----- DATA SUPPLIED
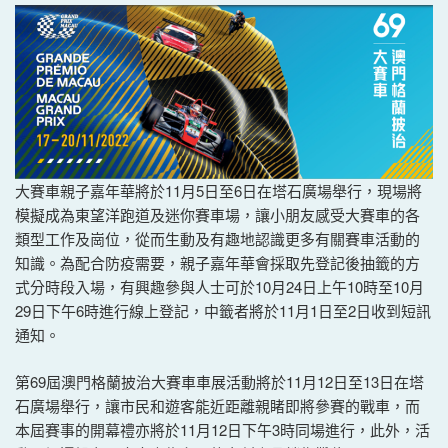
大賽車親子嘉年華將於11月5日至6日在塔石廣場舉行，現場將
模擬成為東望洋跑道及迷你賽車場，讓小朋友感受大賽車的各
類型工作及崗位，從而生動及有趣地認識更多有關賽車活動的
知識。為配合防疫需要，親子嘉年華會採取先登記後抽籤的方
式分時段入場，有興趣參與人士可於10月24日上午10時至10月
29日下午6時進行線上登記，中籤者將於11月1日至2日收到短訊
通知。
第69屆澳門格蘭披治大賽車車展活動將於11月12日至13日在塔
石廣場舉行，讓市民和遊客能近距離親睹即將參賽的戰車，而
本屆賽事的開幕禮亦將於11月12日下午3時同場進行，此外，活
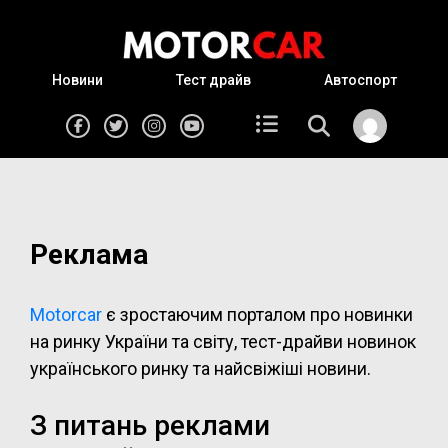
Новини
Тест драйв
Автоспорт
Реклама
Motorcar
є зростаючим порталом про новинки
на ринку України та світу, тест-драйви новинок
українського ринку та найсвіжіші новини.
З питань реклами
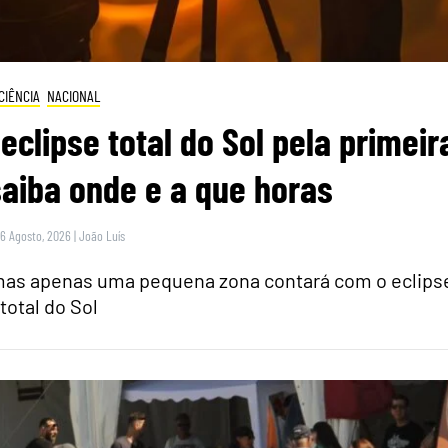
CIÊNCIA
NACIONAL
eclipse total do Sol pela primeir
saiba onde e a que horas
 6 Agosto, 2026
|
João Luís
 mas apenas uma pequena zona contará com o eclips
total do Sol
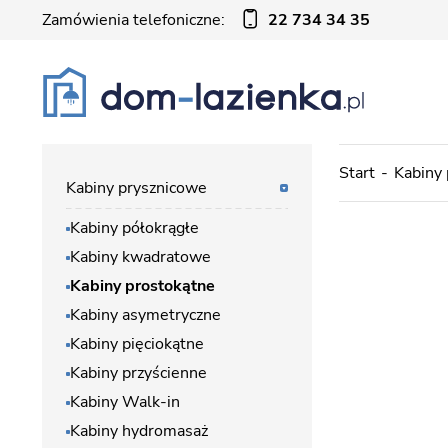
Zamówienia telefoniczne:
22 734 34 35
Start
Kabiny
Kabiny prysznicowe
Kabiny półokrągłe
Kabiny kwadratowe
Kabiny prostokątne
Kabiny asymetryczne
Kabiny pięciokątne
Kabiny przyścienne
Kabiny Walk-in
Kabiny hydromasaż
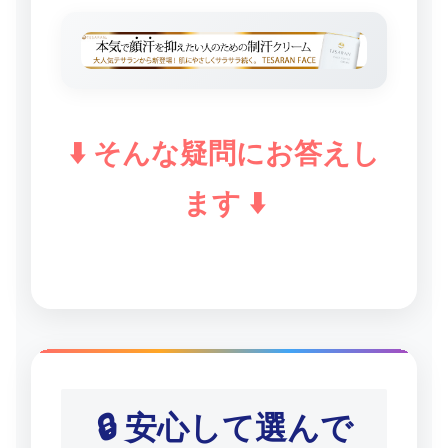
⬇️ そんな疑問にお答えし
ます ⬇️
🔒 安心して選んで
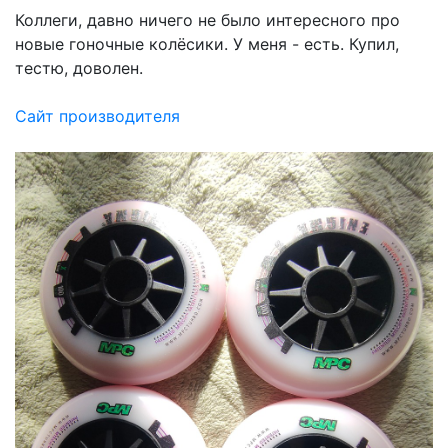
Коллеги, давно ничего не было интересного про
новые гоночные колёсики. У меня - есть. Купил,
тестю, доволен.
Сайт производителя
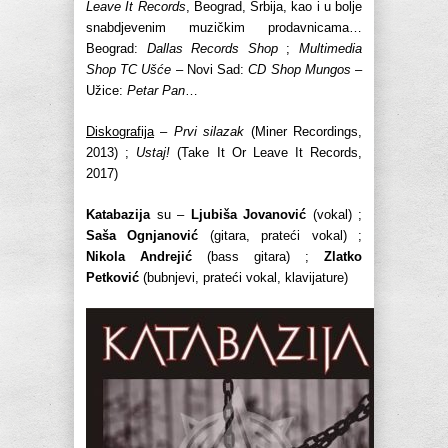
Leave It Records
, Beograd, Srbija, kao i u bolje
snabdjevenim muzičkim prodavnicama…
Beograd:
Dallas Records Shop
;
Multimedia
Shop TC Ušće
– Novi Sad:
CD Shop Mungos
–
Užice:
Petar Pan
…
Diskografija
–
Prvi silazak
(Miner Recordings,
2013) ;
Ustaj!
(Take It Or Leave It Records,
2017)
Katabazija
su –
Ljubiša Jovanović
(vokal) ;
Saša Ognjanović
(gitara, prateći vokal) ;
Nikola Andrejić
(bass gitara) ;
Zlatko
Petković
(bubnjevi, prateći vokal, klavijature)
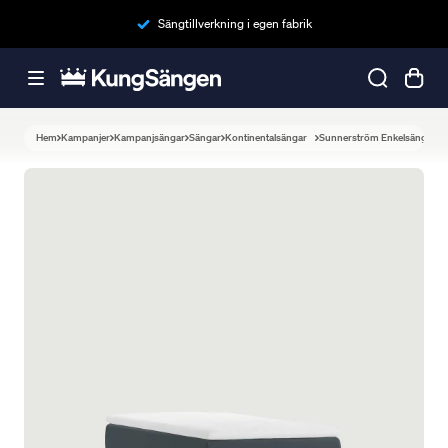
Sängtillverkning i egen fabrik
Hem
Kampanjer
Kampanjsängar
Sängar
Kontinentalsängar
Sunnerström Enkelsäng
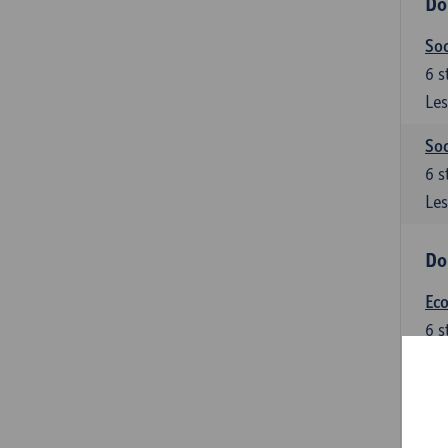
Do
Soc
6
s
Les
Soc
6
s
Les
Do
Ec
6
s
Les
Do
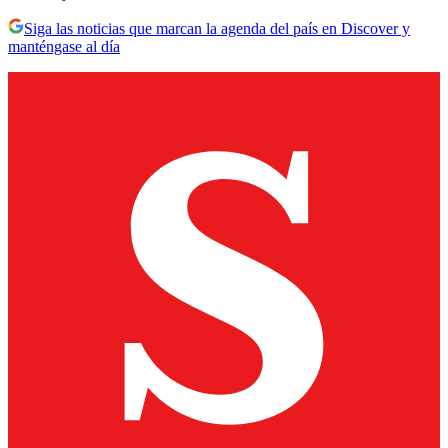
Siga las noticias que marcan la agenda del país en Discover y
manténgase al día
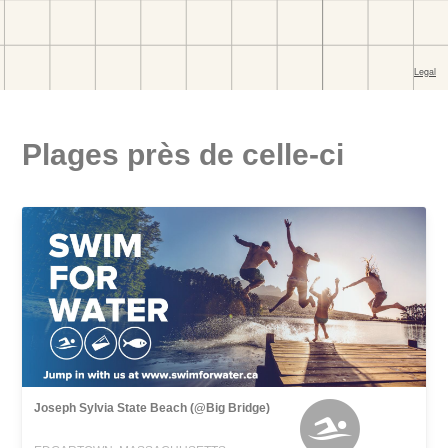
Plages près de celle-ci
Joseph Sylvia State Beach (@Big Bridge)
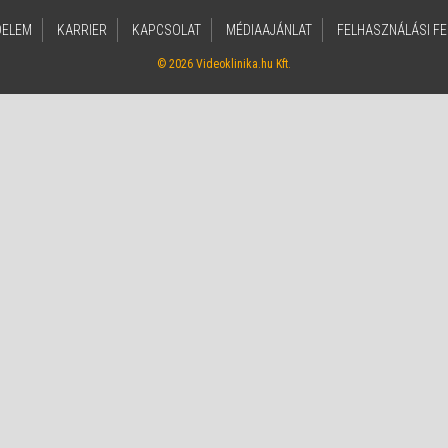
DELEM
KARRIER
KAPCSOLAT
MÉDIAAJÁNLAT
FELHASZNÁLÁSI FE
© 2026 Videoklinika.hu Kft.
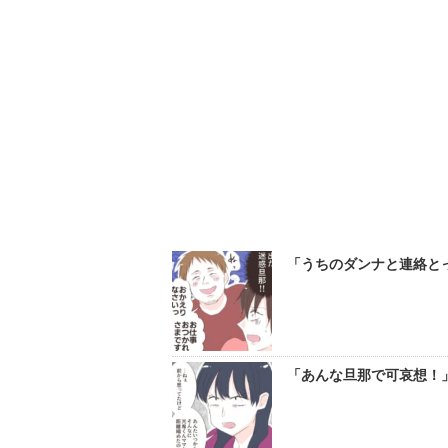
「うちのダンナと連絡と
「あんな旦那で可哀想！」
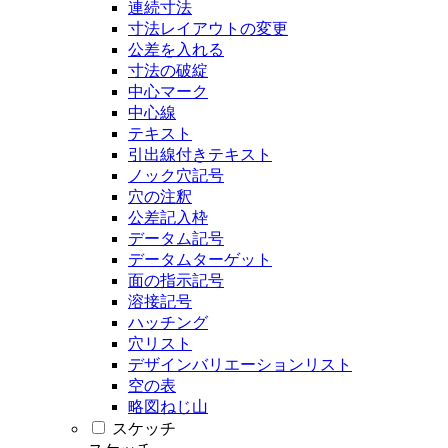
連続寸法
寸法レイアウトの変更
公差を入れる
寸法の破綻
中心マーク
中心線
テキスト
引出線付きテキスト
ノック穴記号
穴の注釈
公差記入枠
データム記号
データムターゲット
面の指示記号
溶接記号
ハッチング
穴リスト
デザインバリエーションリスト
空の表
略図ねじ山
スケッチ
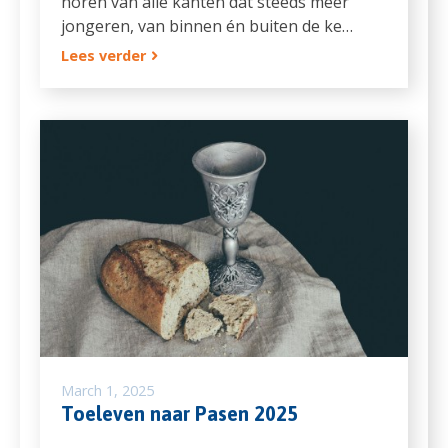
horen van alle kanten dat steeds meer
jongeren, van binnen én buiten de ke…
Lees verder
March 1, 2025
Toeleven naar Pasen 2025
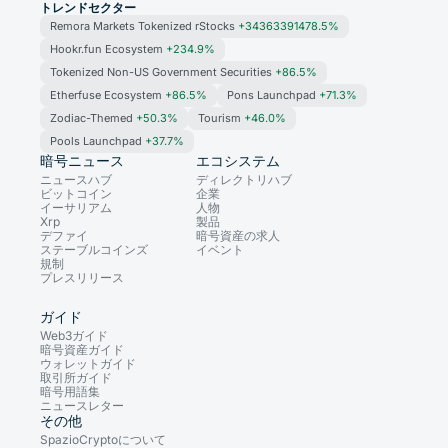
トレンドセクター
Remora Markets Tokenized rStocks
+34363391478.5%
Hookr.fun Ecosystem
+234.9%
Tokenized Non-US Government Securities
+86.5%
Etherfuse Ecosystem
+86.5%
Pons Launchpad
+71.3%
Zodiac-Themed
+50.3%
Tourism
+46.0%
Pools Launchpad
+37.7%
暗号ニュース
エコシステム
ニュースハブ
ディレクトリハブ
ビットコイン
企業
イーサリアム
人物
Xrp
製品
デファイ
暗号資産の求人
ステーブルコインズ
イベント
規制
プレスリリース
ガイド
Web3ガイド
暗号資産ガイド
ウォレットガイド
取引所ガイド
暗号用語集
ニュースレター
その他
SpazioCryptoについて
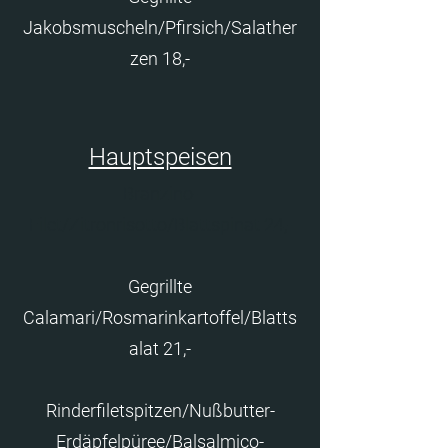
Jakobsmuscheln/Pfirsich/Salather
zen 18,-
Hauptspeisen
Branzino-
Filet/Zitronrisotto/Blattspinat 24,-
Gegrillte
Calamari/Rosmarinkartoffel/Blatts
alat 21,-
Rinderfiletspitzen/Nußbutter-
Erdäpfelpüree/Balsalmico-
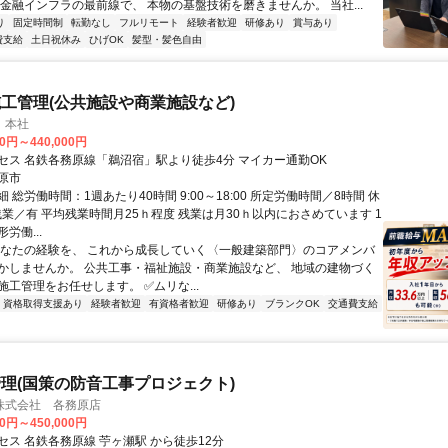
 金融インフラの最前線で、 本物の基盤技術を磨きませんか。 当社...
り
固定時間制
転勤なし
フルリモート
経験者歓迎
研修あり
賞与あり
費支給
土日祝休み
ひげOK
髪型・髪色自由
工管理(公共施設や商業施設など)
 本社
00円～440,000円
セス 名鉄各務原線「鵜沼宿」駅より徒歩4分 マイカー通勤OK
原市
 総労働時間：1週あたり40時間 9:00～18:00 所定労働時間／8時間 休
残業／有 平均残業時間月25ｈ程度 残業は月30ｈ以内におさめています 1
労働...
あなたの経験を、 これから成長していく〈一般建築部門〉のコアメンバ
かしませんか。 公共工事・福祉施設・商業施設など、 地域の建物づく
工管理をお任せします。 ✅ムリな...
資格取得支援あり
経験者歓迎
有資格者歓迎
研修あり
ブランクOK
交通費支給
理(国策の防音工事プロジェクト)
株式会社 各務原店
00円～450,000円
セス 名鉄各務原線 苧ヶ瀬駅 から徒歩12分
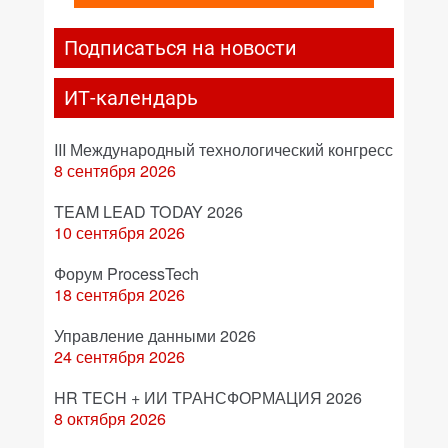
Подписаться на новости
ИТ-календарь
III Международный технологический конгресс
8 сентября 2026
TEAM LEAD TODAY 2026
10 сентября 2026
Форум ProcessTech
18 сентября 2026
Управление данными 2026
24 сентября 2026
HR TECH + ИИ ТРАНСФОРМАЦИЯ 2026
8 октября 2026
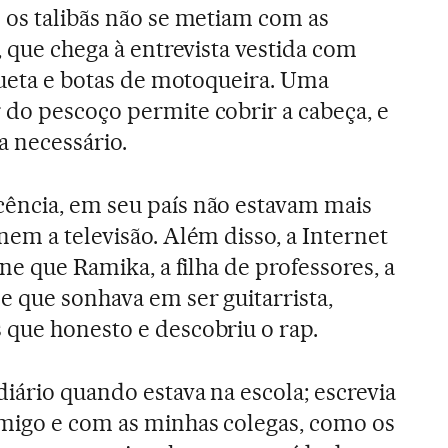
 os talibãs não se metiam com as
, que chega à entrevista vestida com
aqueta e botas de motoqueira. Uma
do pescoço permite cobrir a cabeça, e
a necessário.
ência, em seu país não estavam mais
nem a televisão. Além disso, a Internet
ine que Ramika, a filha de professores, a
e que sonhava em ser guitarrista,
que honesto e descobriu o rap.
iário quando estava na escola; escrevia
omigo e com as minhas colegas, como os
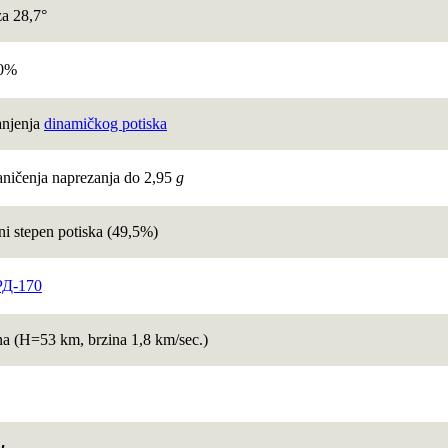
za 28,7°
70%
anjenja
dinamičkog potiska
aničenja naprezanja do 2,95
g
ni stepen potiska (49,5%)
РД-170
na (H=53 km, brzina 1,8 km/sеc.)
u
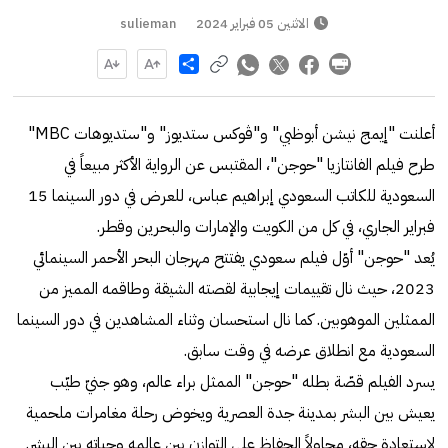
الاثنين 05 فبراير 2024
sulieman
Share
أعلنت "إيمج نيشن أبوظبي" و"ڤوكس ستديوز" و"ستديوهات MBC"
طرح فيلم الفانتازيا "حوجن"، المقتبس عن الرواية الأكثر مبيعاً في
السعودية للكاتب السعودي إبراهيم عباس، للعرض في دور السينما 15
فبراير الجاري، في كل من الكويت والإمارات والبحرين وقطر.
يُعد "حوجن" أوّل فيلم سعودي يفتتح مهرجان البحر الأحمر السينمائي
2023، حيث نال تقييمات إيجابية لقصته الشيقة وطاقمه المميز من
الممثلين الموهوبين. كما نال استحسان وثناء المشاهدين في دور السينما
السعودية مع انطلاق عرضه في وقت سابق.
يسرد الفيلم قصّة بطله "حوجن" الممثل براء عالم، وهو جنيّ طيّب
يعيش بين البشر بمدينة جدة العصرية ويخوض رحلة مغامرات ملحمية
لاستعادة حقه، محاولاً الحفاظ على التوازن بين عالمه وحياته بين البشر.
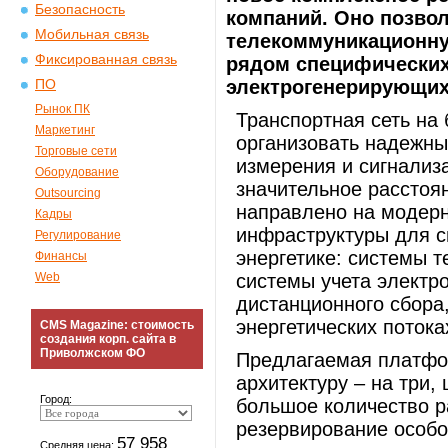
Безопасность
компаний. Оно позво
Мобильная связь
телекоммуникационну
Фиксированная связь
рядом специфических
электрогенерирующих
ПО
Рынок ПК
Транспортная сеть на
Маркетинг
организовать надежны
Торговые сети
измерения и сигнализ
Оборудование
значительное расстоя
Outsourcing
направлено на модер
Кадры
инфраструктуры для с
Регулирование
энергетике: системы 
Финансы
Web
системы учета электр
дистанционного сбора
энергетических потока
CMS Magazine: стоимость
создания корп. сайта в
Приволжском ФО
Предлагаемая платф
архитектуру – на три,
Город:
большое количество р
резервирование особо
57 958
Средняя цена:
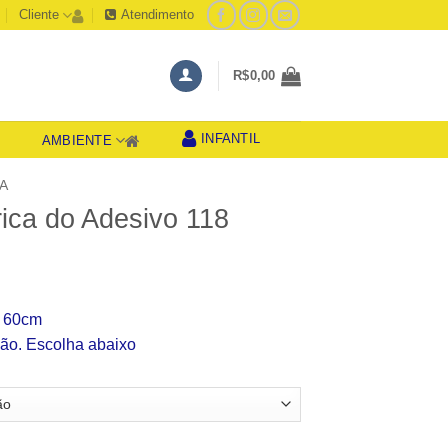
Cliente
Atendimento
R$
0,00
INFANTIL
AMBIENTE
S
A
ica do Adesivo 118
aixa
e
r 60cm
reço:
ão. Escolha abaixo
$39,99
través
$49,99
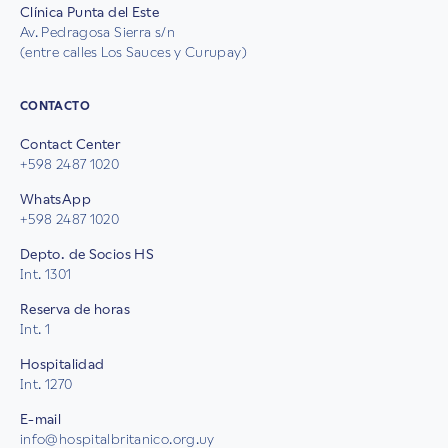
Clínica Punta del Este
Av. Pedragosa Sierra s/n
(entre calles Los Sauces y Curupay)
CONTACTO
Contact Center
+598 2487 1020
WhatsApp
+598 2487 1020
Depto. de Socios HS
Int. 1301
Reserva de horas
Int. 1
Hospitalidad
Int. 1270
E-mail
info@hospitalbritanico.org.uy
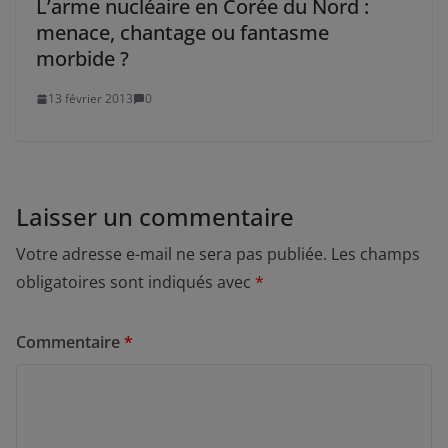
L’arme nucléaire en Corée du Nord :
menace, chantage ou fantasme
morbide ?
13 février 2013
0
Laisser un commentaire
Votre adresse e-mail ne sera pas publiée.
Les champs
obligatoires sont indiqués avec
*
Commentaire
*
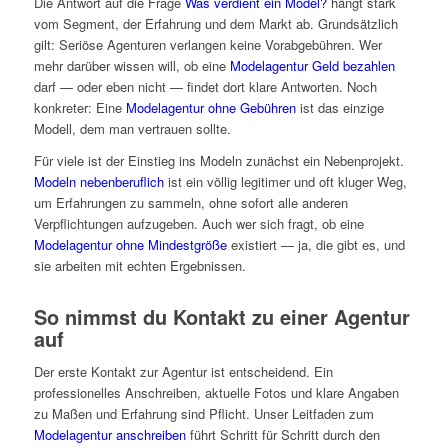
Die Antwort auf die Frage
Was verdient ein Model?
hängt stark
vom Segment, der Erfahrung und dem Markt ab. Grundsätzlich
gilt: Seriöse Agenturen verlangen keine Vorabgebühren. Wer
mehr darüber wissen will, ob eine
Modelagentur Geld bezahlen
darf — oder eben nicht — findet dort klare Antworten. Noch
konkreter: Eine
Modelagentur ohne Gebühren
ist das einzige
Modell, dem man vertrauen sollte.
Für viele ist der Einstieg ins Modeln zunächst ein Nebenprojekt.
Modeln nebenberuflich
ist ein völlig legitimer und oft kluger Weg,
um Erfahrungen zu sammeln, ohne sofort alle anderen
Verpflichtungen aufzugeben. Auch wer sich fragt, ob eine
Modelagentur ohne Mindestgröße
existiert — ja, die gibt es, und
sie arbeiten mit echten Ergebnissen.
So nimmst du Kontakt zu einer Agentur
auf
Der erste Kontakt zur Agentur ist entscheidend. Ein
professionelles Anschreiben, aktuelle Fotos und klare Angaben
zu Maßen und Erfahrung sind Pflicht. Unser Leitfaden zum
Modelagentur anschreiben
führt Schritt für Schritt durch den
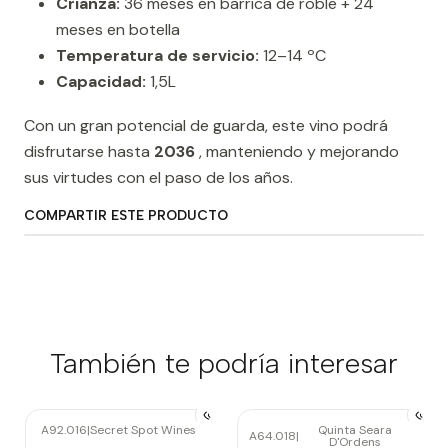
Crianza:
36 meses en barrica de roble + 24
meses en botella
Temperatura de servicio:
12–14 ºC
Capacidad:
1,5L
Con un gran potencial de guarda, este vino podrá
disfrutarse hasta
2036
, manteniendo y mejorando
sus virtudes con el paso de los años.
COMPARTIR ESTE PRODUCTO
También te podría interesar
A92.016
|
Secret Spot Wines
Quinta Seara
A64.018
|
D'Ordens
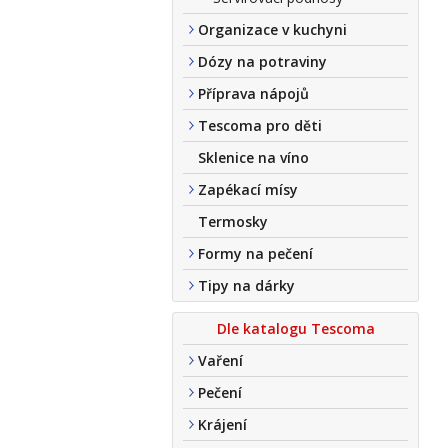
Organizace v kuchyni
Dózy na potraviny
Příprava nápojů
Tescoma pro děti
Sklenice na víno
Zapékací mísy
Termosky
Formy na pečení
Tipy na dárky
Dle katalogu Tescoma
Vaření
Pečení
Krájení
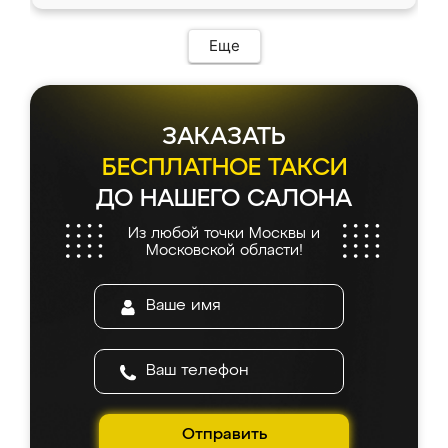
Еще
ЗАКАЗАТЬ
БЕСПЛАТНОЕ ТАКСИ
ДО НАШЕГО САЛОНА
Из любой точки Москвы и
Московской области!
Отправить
----------
In the records above, find every line that contains the word "сентября" and copy it.

**EXPECTED ANSWER**
8 сентября 2026
10 сентября 2026
18 сентября 2026
24 сентября 2026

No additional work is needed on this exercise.